Jose Ernesto Sosa (20) Soossa! Eine Phonetik, die auf dem Platz nichts hielt, was sie versprach. Durfte sich auf der dann doch nicht vergebenen Spielgestalter-Position in der Mitte verwirklichen. Der 1. FC Köln ließ sich dann doch nicht auf einen zweiten Kaufvertrag mit dem FCB ein, damals nicht ahnend, daß Podolski nur zwei Tore in einer Saison schießen würde. Das ergibt jetzt zwar wenig Sinn, aber Sosa war wohl mal in Köln im Gespräch. Doch er ging zurück nach Argentinien: “In seinem achten Spiel am 20. März 2010 (10. Spieltag) erzielte er beim 3:1-Auswärtserfolg über Atlético Tucumán auch sein erstes Tor.” Hätte Podolski in jedem achten Spiel getroffen, häte er mindestens mindestens drei Treffer erzielt…
Alexander Baumjohann (19) Er wurde zur Überraschung vieler am 1. Spieltag in Hoffenheim aufgeboten, danach zur Freude ebenso vieler nicht mehr. Im Gegensatz zu Ivica Olić erwies er sich nicht als das erhoffte Schnäppchen. Im Spiel auf Schalke bewies er in der 2. Halbzeit auch, warum.

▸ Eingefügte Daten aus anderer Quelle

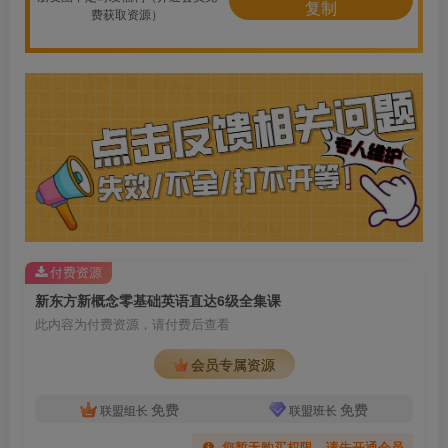
复制
费获取资源）
付费资源
新东方新概念零基础英语直达6级全集课
此内容为付费资源，请付费后查看
会员专属资源
免费
免费
联盟组长
联盟班长
您暂无购买权限，请先开通会员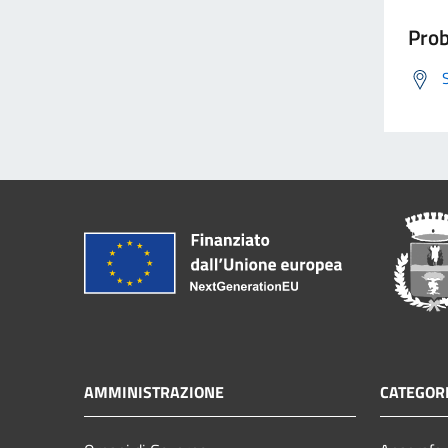
Prob
AMMINISTRAZIONE
CATEGORI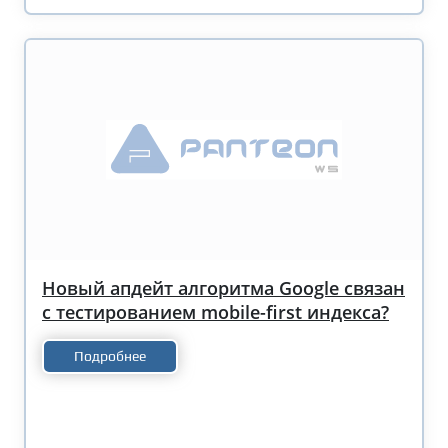
Новый апдейт алгоритма Google связан
с тестированием mobile-first индекса?
Подробнее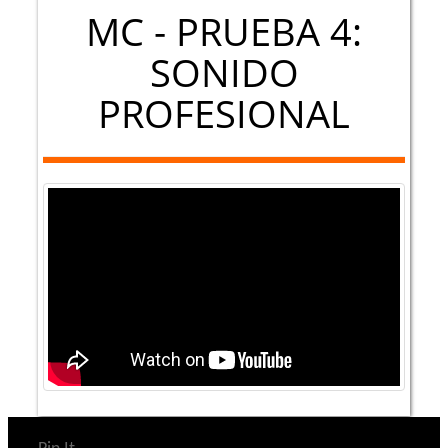
MC - PRUEBA 4:
SONIDO
PROFESIONAL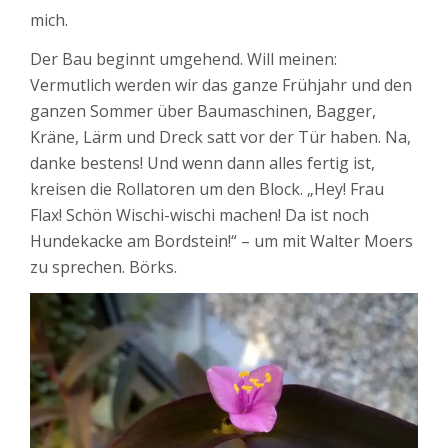
mich.
Der Bau beginnt umgehend. Will meinen:
Vermutlich werden wir das ganze Frühjahr und den
ganzen Sommer über Baumaschinen, Bagger,
Kräne, Lärm und Dreck satt vor der Tür haben. Na,
danke bestens! Und wenn dann alles fertig ist,
kreisen die Rollatoren um den Block. „Hey! Frau
Flax! Schön Wischi-wischi machen! Da ist noch
Hundekacke am Bordstein!“ – um mit Walter Moers
zu sprechen. Börks.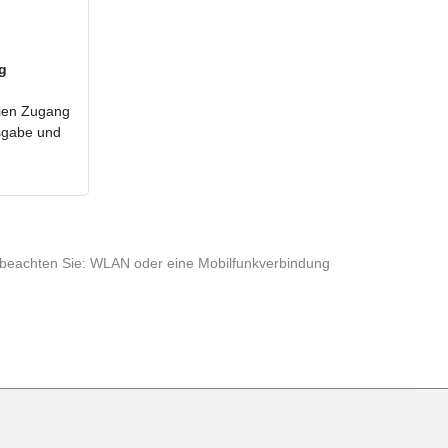
ig
reien Zugang
usgabe und
te beachten Sie: WLAN oder eine Mobilfunkverbindung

Thomas Müller (25) Am Anfang fehlte Louis van Gaal der Mut; in den ersten Spielen wurde er nur eingewechselt. Danach war er eigentlich immer von Beginn auf dem Platz. Er erwies sich als kongenialer Partner zwischen den Zauberern Robben und Ribéry und sorgte für die oeder andere Stafette. Hinzu kamen 19 Tore in 52 Spielen; sein Tief während der Rückrunde wurde nur von Wenigen wahrgenommen. Aber es fand wirklich statt! Dennoch der Aufsteiger der Saison.
Arjen Robben (10) Für ein Schweinegeld nach einem vollkommen verkorksten Saisonbeginn verpflichtet. Die kolportierte Glaskochenkrankheit gestaltete sich als offener Bruch für die gegnerischen Mannschaften. Trägt lange Unterhosen offen wie der Stadtneurotiker Röcke (letzterer trägt sie ganzjährig).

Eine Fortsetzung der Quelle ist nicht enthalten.